Compare the character of Idis. Most of you are not going to know who Idis is, with good reason. In the first draft of "The King of the Golden Hall" -- the chapter in which Aragorn, Gimli, Legolas and Gandalf arrive in Rohan -- there are two women, not one. Eowyn is Theoden's niece, his "sister-daughter," but there is also another woman, Idis, who is Theoden's actual daughter and, therefore, a princess, Theodred's sister. Again, this is from a very early stage of the work, and you can tell because, in this version, Aragorn and Eowyn eventually marry. That's because Arwen has not been invented yet, and the whole Tale of Aragorn and Arwen cannot exist.
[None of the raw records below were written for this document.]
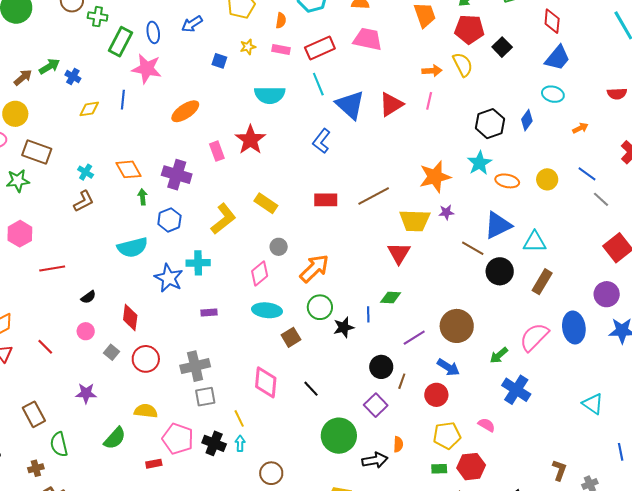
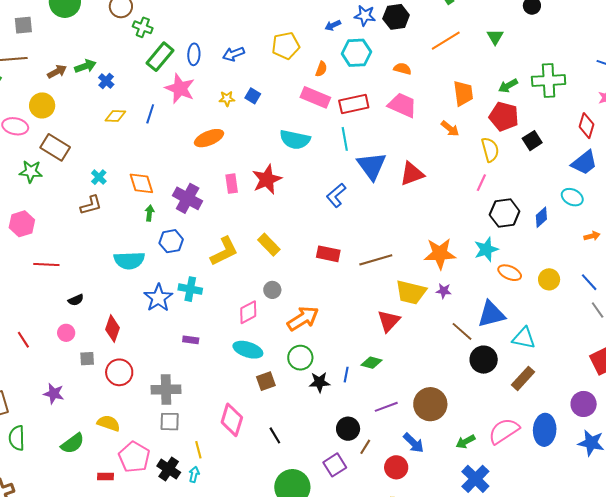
yellow star: (248, 47) -> (227, 99), moved
pink rectangle: (281, 50) -> (315, 97), size x1.6
orange arrow: (432, 71) -> (450, 129), moved, turned 30
pink line: (429, 101) -> (481, 183), moved
gray square: (111, 352) -> (87, 359), turned 35

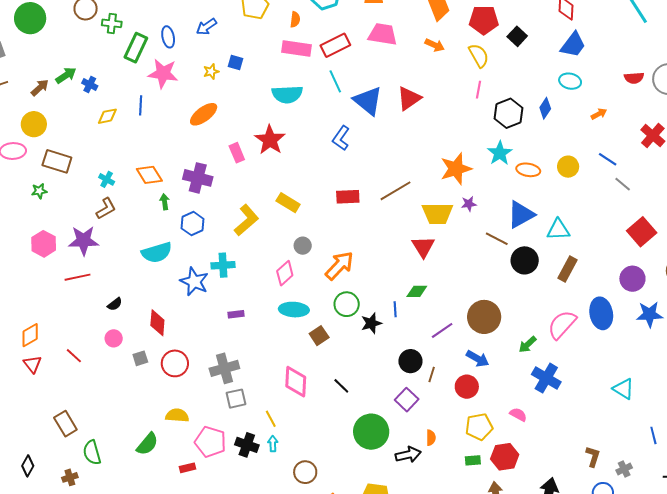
green star: (31, 172) -> (39, 191), size x0.7
purple star: (54, 394) -> (84, 241), moved, size x1.4

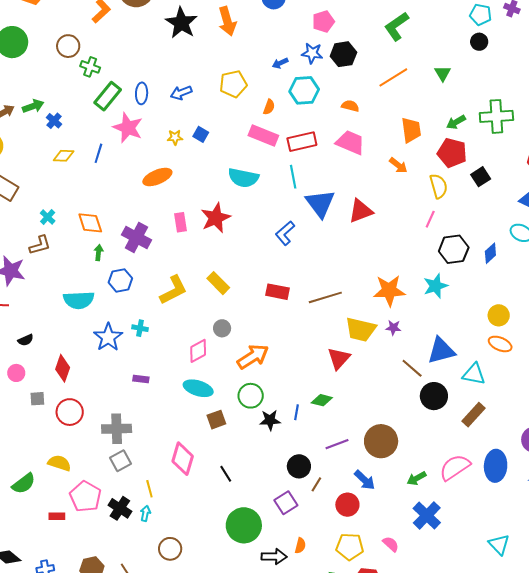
orange ellipse: (528, 170) -> (500, 344), moved
cyan cross: (223, 265) -> (140, 328), size x0.7
gray square: (236, 399) -> (121, 461), turned -30

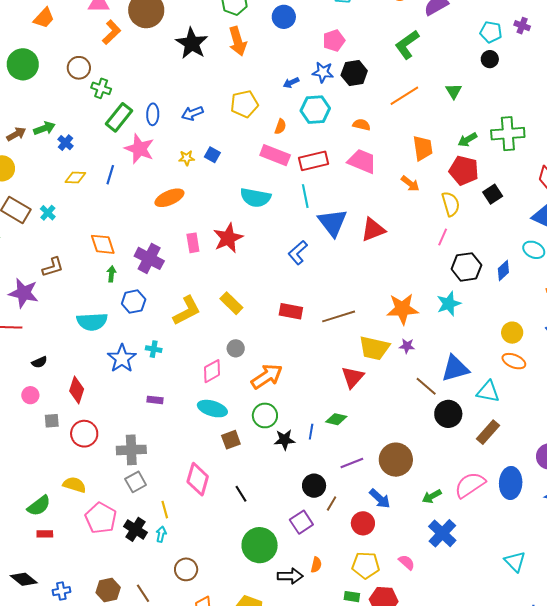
cyan cross: (48, 217) -> (48, 213), moved
red rectangle: (57, 516) -> (45, 534), moved

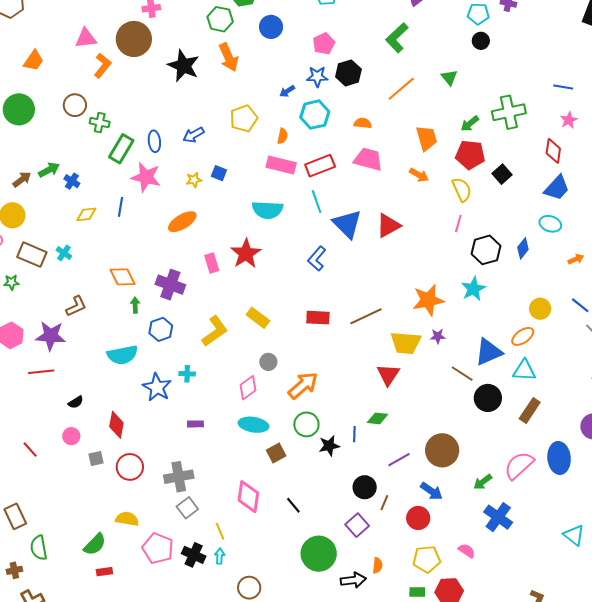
orange ellipse: (514, 361) -> (523, 336), moved, turned -50

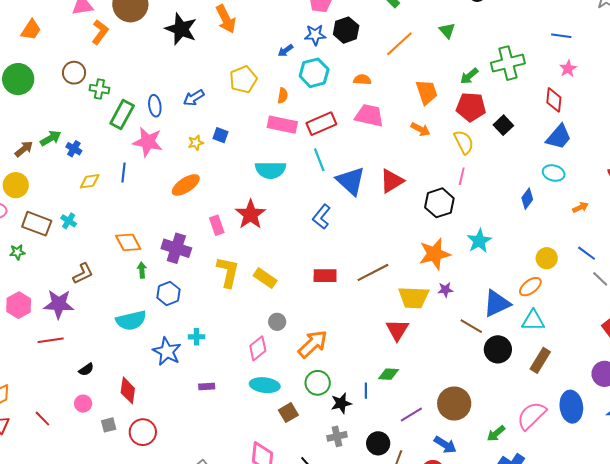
black hexagon: (486, 250) -> (439, 203), moved
yellow L-shape: (215, 331) -> (228, 272), moved, turned -40
gray cross: (179, 477) -> (337, 436), moved, size x0.7

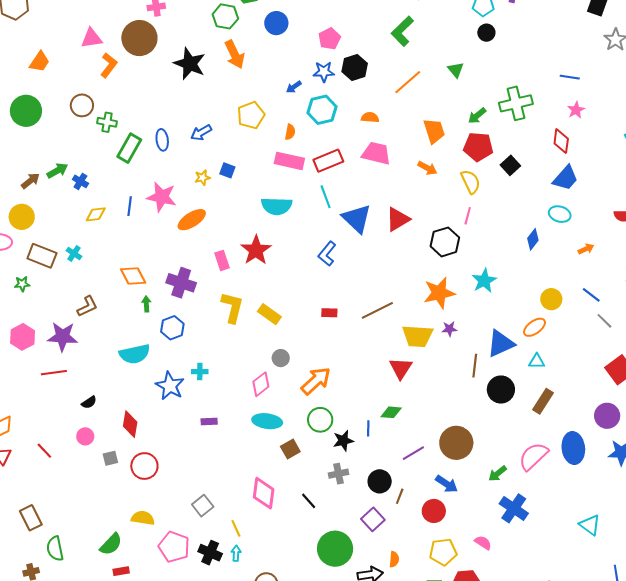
pink star: (148, 142) -> (162, 197), moved
red rectangle: (325, 276) -> (329, 313), size x0.7
cyan triangle: (533, 321) -> (537, 361), size x0.7
brown line: (471, 326) -> (475, 366), turned 65

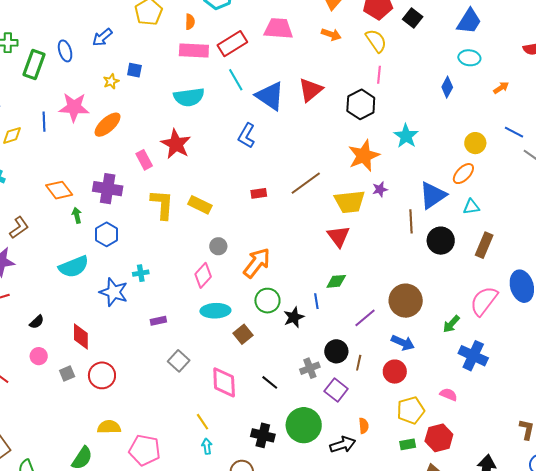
gray cross: (339, 474) -> (310, 368), moved
gray square: (203, 506) -> (179, 361), moved
black cross: (210, 553) -> (263, 435), moved

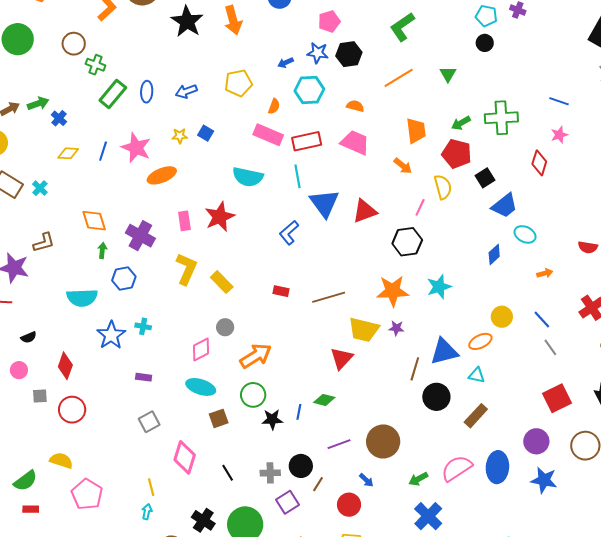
blue trapezoid: (469, 21) -> (505, 206), moved
pink line: (379, 75) -> (420, 207), moved
blue arrow: (403, 343) -> (366, 480), size x0.7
In any case, Idis has no lines in this first draft of "King of the Golden Hall", and exists for only a few pages before she is summarily written out and merged with Eowyn.

Imagine for a minute what we might have gotten if, instead of excising her, Tolkien had left Idis in and worked with her, given her the same time to develop and change as a character that he gave to Trotter or to so many other male characters in the book? We would be celebrating Idis alongside Galadriel and the rest. But, instead, Tolkien cut her. Why? I believe (and it's only a theory) that he just wasn't sure what to do with her and, rather than leave her in, let a good idea come to him, and risk her being boring -- as he was confident doing with male characters -- he felt it was safer to cut her entirely. He just could not risk a female character that wasn't compelling. It was better to have no women than boring women.
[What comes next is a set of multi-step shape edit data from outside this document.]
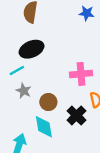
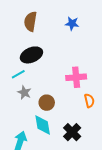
blue star: (87, 13) -> (72, 23), moved
black cross: (76, 115) -> (72, 132), moved

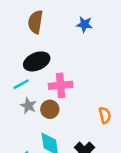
pink cross: (76, 77) -> (61, 85), moved
brown circle: (47, 103) -> (50, 109), moved

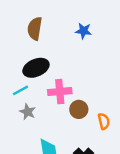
brown circle: (50, 109) -> (79, 109), moved

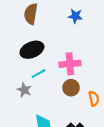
cyan line: (21, 90) -> (38, 74), moved
pink cross: (60, 92) -> (70, 64), moved

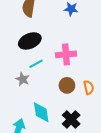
brown circle: (71, 88) -> (67, 85), moved

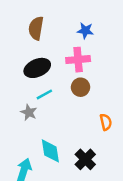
pink cross: (66, 54) -> (78, 60), moved
brown circle: (67, 85) -> (80, 87), moved

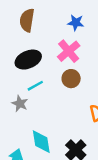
pink cross: (78, 60) -> (69, 51), turned -35

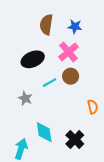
brown semicircle: (27, 20) -> (46, 25), moved
cyan line: (35, 86) -> (50, 83), moved

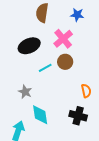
blue star: (75, 27) -> (77, 15), moved
gray star: (25, 98) -> (25, 92), moved
black cross: (75, 139) -> (78, 116), moved, turned -30

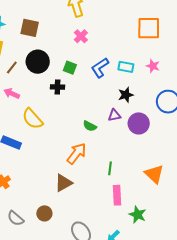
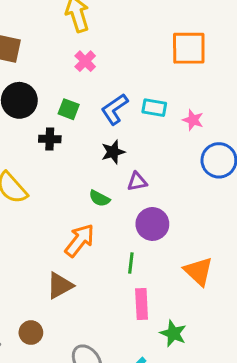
pink star: (153, 66) -> (193, 120), moved
black star: (126, 95) -> (113, 152), moved
purple circle: (139, 123) -> (152, 224), moved

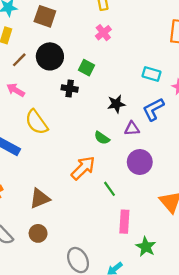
blue L-shape: (115, 109) -> (153, 109), moved
green line: (131, 263) -> (110, 189), moved, turned -49
brown triangle: (60, 286) -> (40, 198), moved

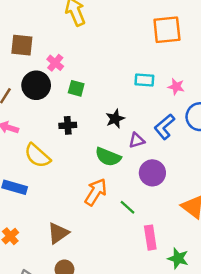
pink cross: (103, 33) -> (55, 63), moved
black cross: (70, 88) -> (68, 125), moved
blue L-shape: (153, 109) -> (164, 127), moved
green semicircle: (102, 138) -> (108, 157), size x1.5

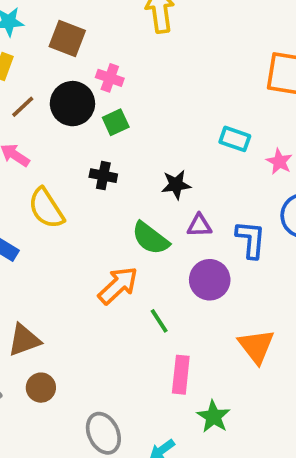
pink cross: (55, 63) -> (110, 78), turned -35
green square: (76, 88) -> (116, 122), moved, turned 35
blue L-shape: (164, 127) -> (251, 239), moved, turned 120
brown triangle: (58, 233) -> (24, 340), moved

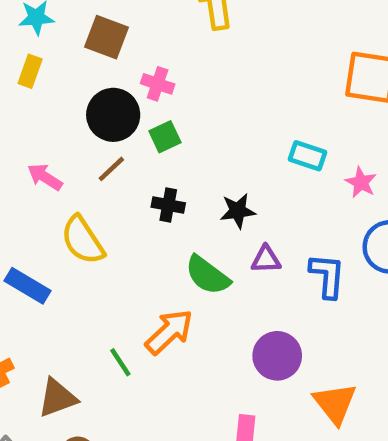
brown line: (23, 107) -> (111, 169), moved
black cross: (103, 176) -> (168, 205), moved
purple circle: (210, 280) -> (277, 356), moved
green line: (159, 321) -> (120, 362), moved

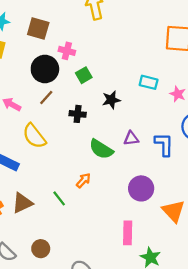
green square: (165, 137) -> (84, 75), moved
black star: (238, 211) -> (111, 100), moved
orange arrow: (169, 332) -> (83, 180), size x0.6
brown triangle: (57, 398) -> (22, 203), moved

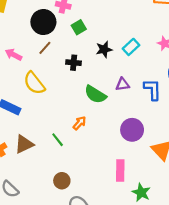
cyan rectangle: (149, 82) -> (131, 47), moved, turned -56
brown circle: (41, 249) -> (62, 181), moved

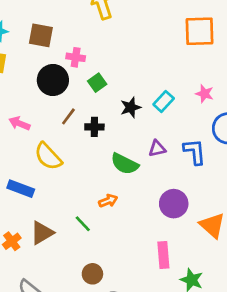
brown line: (45, 48) -> (68, 116), moved
orange arrow: (80, 123) -> (108, 201), turned 32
There are plenty of moments in LotR where we could have gotten more female characters, either as walk-ons or in supporting roles. There are no female servants anywhere in the book, for example. Wouldn't Eowyn have a female servant, and wouldn't a conversation between those two women have been illuminating? Wouldn't Galadriel or Arwen have a lady's maid? Remember Bergil, son of Beregond, who kept Pippin company after he arrived in Minas Tirith, and who stood on the walls with him as the Muster rode into the gates. Would that chapter have been richer or poorer if Bergil had been a daughter instead of a son?

I have a confession to make: the first time I read LotR, I thought Merry was a girl. In my defense, I was only 12 and "Mary" is clearly a girl's name. Other than the fact that everyone kept referring to "Mary" as a he, the novel worked perfectly well with her in it, even at the Scouring of the Shire when that kick-ass girl "Mary" summoned the hobbit folk and routed Sharkey's men. I liked that book. I still love it today. And whenever I write fiction, I invariably begin with a female protagonist, something Tolkien never seemed to have the confidence to attempt. But although contemporary authors are far more comfortable writing female characters, that doesn't mean Tolkien didn't do it well when he felt he had something worth saying. For Tolkien, men are allowed to be without meaning, but women -- recipients of a divine grace a man can recognize but never own -- cannot.
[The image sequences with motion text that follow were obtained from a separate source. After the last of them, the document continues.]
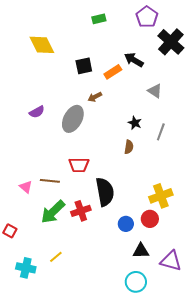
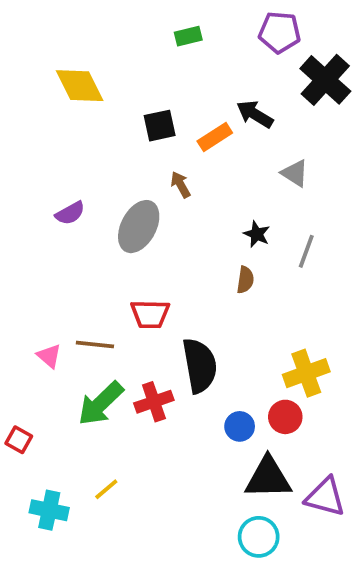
purple pentagon: (147, 17) -> (280, 32), turned -30
brown arrow: (95, 97) -> (181, 185), turned 88
black triangle: (141, 251) -> (268, 478), size x1.5

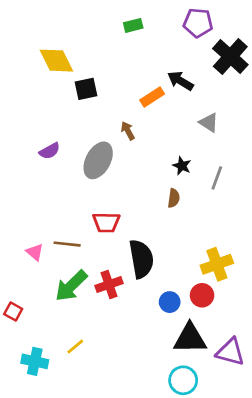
black square: (160, 126) -> (86, 89), moved

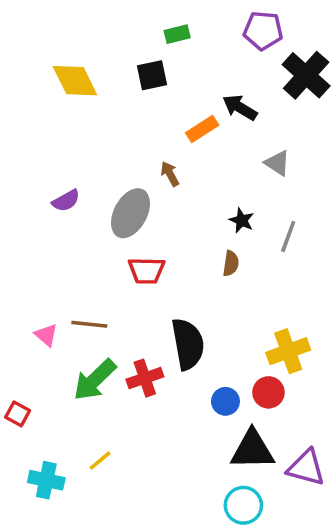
black square: (86, 89) -> (152, 75), moved
red trapezoid: (106, 222) -> (147, 271), moved

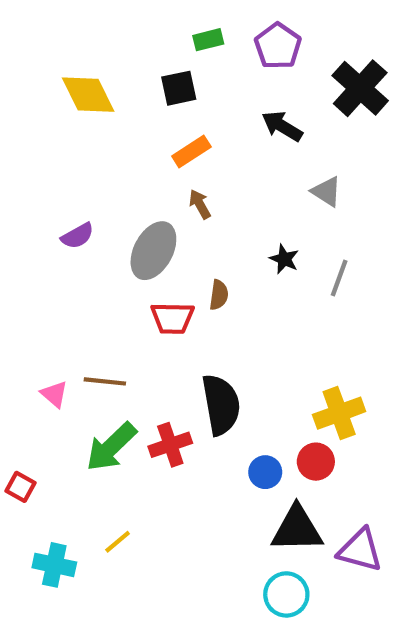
purple pentagon: (263, 30) -> (278, 46), moved, turned 30
orange rectangle: (202, 129) -> (191, 151), moved
brown semicircle: (231, 263) -> (219, 295), moved

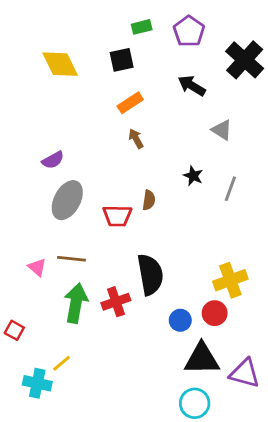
gray ellipse: (153, 251) -> (67, 200), moved
green arrow: (111, 447) -> (76, 303), turned 144
yellow line: (118, 542) -> (62, 363), moved

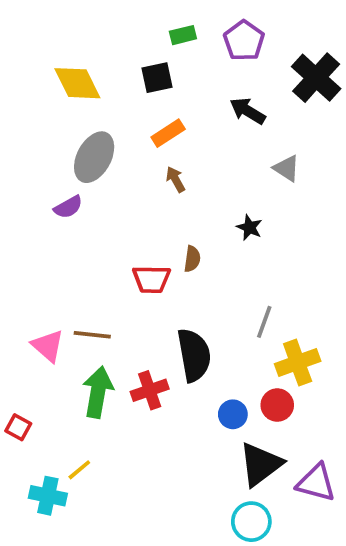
gray line: (230, 189) -> (264, 322), moved
gray ellipse: (67, 200) -> (94, 157), moved
pink triangle: (37, 267) -> (48, 346), size x1.4
black triangle: (202, 359) -> (261, 464), turned -36

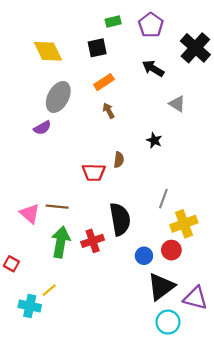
cyan circle: (251, 522) -> (168, 322), moved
(1) EDITED: It is absolutely important to clarify that "gender-blindness" is not the goal of feminism, and critics who maintain that feminists want to tell stories in which "It doesn't matter if a character is male or female because the story will read exactly the same" are misrepresenting feminism. The fact is we live in a world in which being a woman has enormous consequences, and telling a story in which a woman's experience is not affected by her woman-ness is just as fantastic and imaginary as a novel with Orcs, Elves, and magic rings. My thanks to Kody Lightfoot for helping me to attain better clarity on this point.